External hard drive- data disappeared!

Discussion in 'Software' started by dlb, Mar 18, 2009.

  1. dlb

    dlb MajorGeek

    I have a 'pre-built' external hard drive, a Seagate 200gb USB unit. It has worked for me faithfully and has been dependable. . . until about an hour ago! Yesterday, I had backed up about 15gb of data for a lady, then I formatted her hard drive and reloaded XP Pro (a very nasty rootkit was the cause). So, I'm all set to copy the backed up data over to her PC; I plug in the external hard drive, Windows says "GLONK!" and I got the 'New Hardware' balloon messages. So far, so good. So I went to do some other things and I came back after about 7 minutes and open My Computer, and the external is not listed! So I go to the Disk Management console and it shows the external as being "Unallocated". WHAAAA!?!?!?! This tells me the partition table has been corrupted, deleted, changed, whatever. Anyway, the point of this lengthy and undoubtedly boring thread is that I used an AWESOME little freeware program called Partition Find & Mount. The name says it all. It does a quick scan, finds your 'missing' drive and mounts the partition as a virtual drive.

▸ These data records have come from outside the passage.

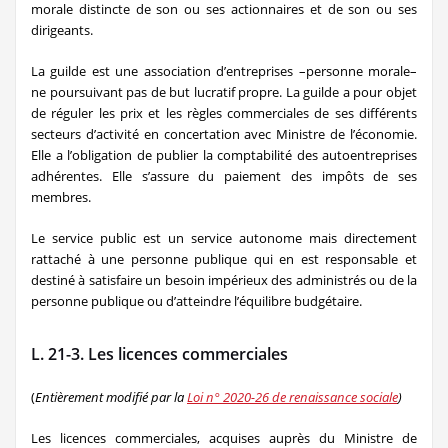
morale distincte de son ou ses actionnaires et de son ou ses
dirigeants.
La guilde est une association d’entreprises –personne morale–
ne poursuivant pas de but lucratif propre. La guilde a pour objet
de réguler les prix et les règles commerciales de ses différents
secteurs d’activité en concertation avec Ministre de l’économie.
Elle a l’obligation de publier la comptabilité des autoentreprises
adhérentes. Elle s’assure du paiement des impôts de ses
membres.
Le service public est un service autonome mais directement
rattaché à une personne publique qui en est responsable et
destiné à satisfaire un besoin impérieux des administrés ou de la
personne publique ou d’atteindre l’équilibre budgétaire.
L. 21-3. Les licences commerciales
(
Entièrement modifié par la
Loi n° 2020-26 de renaissance sociale
)
Les licences commerciales, acquises auprès du Ministre de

It worked PERFECTLY!! :celebrate I was able to copy all the data I needed (there is still over 100gb of customer back ups on this HD rolleyes ) and I went from almost dying (either a massive heart attack or by drowning in a pool of my own tears) to dancing around like a hippie on peyote at a Grateful Dead concert. :dancer ;)

    To sum it up: the program Partition Find & Mount saved the day..... BIG TIME!!!

    [dlb]
     
  2. plodr

    plodr Major Geek Super Extraordinaire

    Any recovery tool that works is great to know about. Thanks for mentioning this one. Hopefully when I need it, I will remember I have it.
    hmmmm, maybe I need to paste a note on my external hard drive ;) I'm having an increase in senior moments!
     
  3. dlb

    dlb MajorGeek

    One thing I should mention.... when you mount the 'missing' drive, by default the program selects drive B:. Personally, I don't like drive B:. If you have 2 floppies, or a RAM drive, or whatever, it may be problematic, but then again, I always changed it to drive X: or drive R:.

    Why R: and/or X:? :confused


    Who knows. But it worked freekin' beautifully!!!!

    :-D
     
  4. Cat_w_9_lives

    Cat_w_9_lives Major KittyCat

    Nice find, amazing all the software here, now if I could just remember all the info I gleam from here I would be really happy. btw I always find your problems/solutions interesting :)
     
  5. plodr

    plodr Major Geek Super Extraordinaire

    Good to know. My husband's floppy died and I have a USB external floppy hooked up for him for at least 2 years. It is B:.